Il s’agit particulièrement des agricultrices que l’Etat a aidé à s’insérer dans des coopératives œuvrant dans la promotion de produits du terroir, mais cela n’a pas suffi pour consacrer leur inclusion dans les chaînes de commercialisation. La digitalisation des processus de commercialisation et de valorisation des produits agricoles serait aussi très embryonnaire et faible. S’y ajoute l’accès de plus en plus difficile à certains marchés extérieurs en raison des exigences des pays importateurs, surtout en termes de respect des normes sanitaires, et dernièrement environnementales. Enfin, le CESE remarque qu’il y a des pertes importantes et un gaspillage énorme de produits agricoles. Les pertes post-récoltes de fruits et légumes se situent entre 20 et 40%. Pour l’oignon, par exemple, les pertes sont entre 30 et 40% à cause de techniques de stockage inappropriées, est-il relevé.
Ce que recommande le CESE
Pour lever ces divers goulots d’étranglement, le CESE a émis dix principales recommandations. Au niveau réglementaire, il s’agit de renforcer les dispositifs de régulation des prix mis en place pour la filière céréalière et concevoir des dispositifs adaptés aux spécificités des autres filières agricoles. Pour les coopératives agricoles, le CESE recommande de consolider leur rôle et de revoir leur système de gouvernance et de contrôle, en encourageant les petits et moyens agriculteurs à se regrouper dans ce type de coopérative en vue d’assurer la collecte et la vente des produits céréaliers au prix de référence déterminé par les autorités compétentes.
Pour donner plus de punch à ces organisations, l’équipe de Chami préconise de revoir les modèles et les mécanismes d’accompagnement et d’organisation des agriculteurs en coopératives ou groupements d’intérêt économique, en s’inspirant des approches adoptées par les filières sucrière et laitière, en vue d’améliorer les conditions de mise en marché des produits agricoles et d’augmenter significativement les revenus des producteurs. Pour faire face à la multiplication des intermédiaires, il faut mettre en place un cadre réglementaire précis et opposable pour réguler et repenser le rôle et les missions du métier d’intermédiaire et expliciter ses droits et devoirs au niveau de la chaîne de commercialisation.

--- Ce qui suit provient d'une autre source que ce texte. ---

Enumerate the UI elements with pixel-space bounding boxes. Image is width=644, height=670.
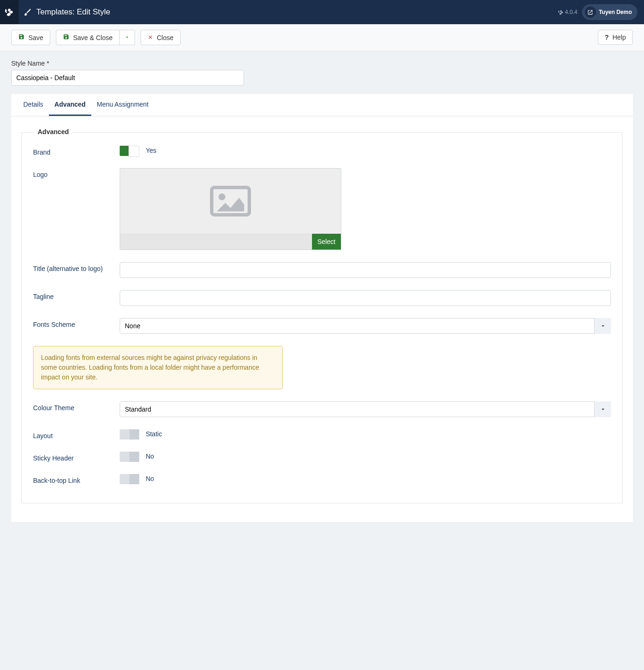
fonts-scheme-row: Fonts Scheme (33, 318, 611, 334)
logo-footer: Select (120, 234, 341, 250)
colour-theme-row: Colour Theme (33, 401, 611, 417)
back-to-top-label: Back-to-top Link (33, 474, 120, 484)
sticky-header-value: No (146, 453, 154, 460)
tagline-input[interactable] (120, 290, 611, 306)
toolbar-left: Save Save & Close Close (11, 30, 181, 45)
user-menu[interactable]: Tuyen Demo (582, 4, 637, 20)
joomla-small-icon (558, 10, 563, 15)
sticky-header-toggle[interactable] (120, 452, 139, 462)
title-alt-label: Title (alternative to logo) (33, 262, 120, 272)
external-link-icon (585, 7, 596, 18)
layout-value: Static (146, 430, 162, 438)
user-name: Tuyen Demo (599, 9, 632, 15)
joomla-logo[interactable] (0, 0, 19, 24)
colour-theme-label: Colour Theme (33, 401, 120, 412)
help-button[interactable]: ? Help (598, 30, 633, 45)
title-alt-row: Title (alternative to logo) (33, 262, 611, 278)
title-alt-input[interactable] (120, 262, 611, 278)
tab-menu-assignment[interactable]: Menu Assignment (91, 94, 154, 116)
tab-advanced[interactable]: Advanced (49, 94, 91, 116)
brand-value: Yes (146, 147, 156, 154)
svg-point-1 (218, 194, 225, 201)
style-name-input[interactable] (11, 70, 244, 86)
back-to-top-row: Back-to-top Link No (33, 474, 611, 484)
chevron-down-icon (594, 401, 611, 417)
tagline-row: Tagline (33, 290, 611, 306)
joomla-icon (5, 8, 14, 16)
style-name-label: Style Name * (11, 60, 633, 67)
back-to-top-toggle[interactable] (120, 474, 139, 484)
title-area: Templates: Edit Style (19, 7, 110, 17)
fonts-warning-alert: Loading fonts from external sources migh… (33, 346, 283, 389)
fieldset-wrap: Advanced Brand Yes Logo (11, 116, 633, 522)
top-bar-left: Templates: Edit Style (0, 0, 110, 24)
logo-label: Logo (33, 168, 120, 178)
fonts-scheme-value (120, 318, 611, 334)
save-dropdown-button[interactable] (120, 30, 135, 45)
save-icon (18, 34, 25, 41)
tagline-label: Tagline (33, 290, 120, 300)
tabs: Details Advanced Menu Assignment (11, 94, 633, 116)
sticky-header-label: Sticky Header (33, 452, 120, 462)
version-tag: 4.0.4 (558, 9, 577, 15)
fonts-alert-row: Loading fonts from external sources migh… (33, 346, 611, 389)
logo-preview (120, 169, 341, 234)
tab-details[interactable]: Details (18, 94, 49, 116)
brand-row: Brand Yes (33, 146, 611, 156)
back-to-top-value: No (146, 475, 154, 482)
main-panel: Details Advanced Menu Assignment Advance… (11, 94, 633, 522)
logo-path-input[interactable] (120, 234, 312, 250)
save-close-button[interactable]: Save & Close (56, 30, 120, 45)
toolbar-right: ? Help (598, 30, 633, 45)
layout-row: Layout Static (33, 429, 611, 440)
chevron-down-icon (594, 318, 611, 334)
layout-toggle[interactable] (120, 429, 139, 440)
fonts-scheme-select[interactable] (120, 318, 611, 334)
chevron-down-icon (124, 34, 130, 41)
colour-theme-value (120, 401, 611, 417)
fieldset-legend: Advanced (34, 128, 73, 135)
brush-icon (23, 8, 32, 16)
save-close-group: Save & Close (56, 30, 135, 45)
toolbar: Save Save & Close Close ? Hel (0, 24, 644, 51)
brand-label: Brand (33, 146, 120, 156)
logo-row: Logo Select (33, 168, 611, 250)
logo-select-button[interactable]: Select (312, 234, 341, 250)
close-button[interactable]: Close (141, 30, 181, 45)
save-button[interactable]: Save (11, 30, 50, 45)
page-title: Templates: Edit Style (36, 7, 110, 17)
help-icon: ? (605, 34, 609, 41)
fonts-scheme-label: Fonts Scheme (33, 318, 120, 328)
top-bar: Templates: Edit Style 4.0.4 Tuyen Demo (0, 0, 644, 24)
image-placeholder-icon (210, 186, 251, 217)
save-icon (63, 34, 69, 41)
style-name-area: Style Name * (0, 51, 644, 86)
sticky-header-row: Sticky Header No (33, 452, 611, 462)
top-bar-right: 4.0.4 Tuyen Demo (558, 4, 637, 20)
logo-box: Select (120, 168, 341, 250)
layout-label: Layout (33, 429, 120, 440)
close-icon (148, 34, 153, 41)
colour-theme-select[interactable] (120, 401, 611, 417)
brand-toggle[interactable] (120, 146, 139, 156)
advanced-fieldset: Advanced Brand Yes Logo (21, 132, 623, 503)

Les marchés de gros sont également concernés : le CESE demande d’accélérer leur réforme en veillant à substituer au système rentier actuel un dispositif ouvert à la concurrence et conditionné par le respect d’un cahier des charges. Pour assurer une meilleure intégration dans la chaîne de valeur du segment de la commercialisation, il faut renforcer la coordination entre les différentes parties prenantes au niveau territorial et national. Il s’agit aussi de développer le segment de la transformation des produits agricoles (fruits et légumes) en orientant certaines productions vers la transformation. S’agissant de la digitalisation, le CESE appelle à accélérer la transformation digitale de la commercialisation pour favoriser l’inclusion des petits et moyens producteurs. Pour accroître l’inclusion des agricultrices dans la chaîne de valeur de la commercialisation, il est recommandé de favoriser les circuits courts de commercialisation à caractère coopératif et d’encourager le commerce de proximité. Enfin, le CESE croit qu’il faut adopter une loi pour lutter, dans l’esprit de l’économie circulaire, contre les pertes et gaspillages des produits agricoles au niveau de la distribution, du stockage et de la distribution.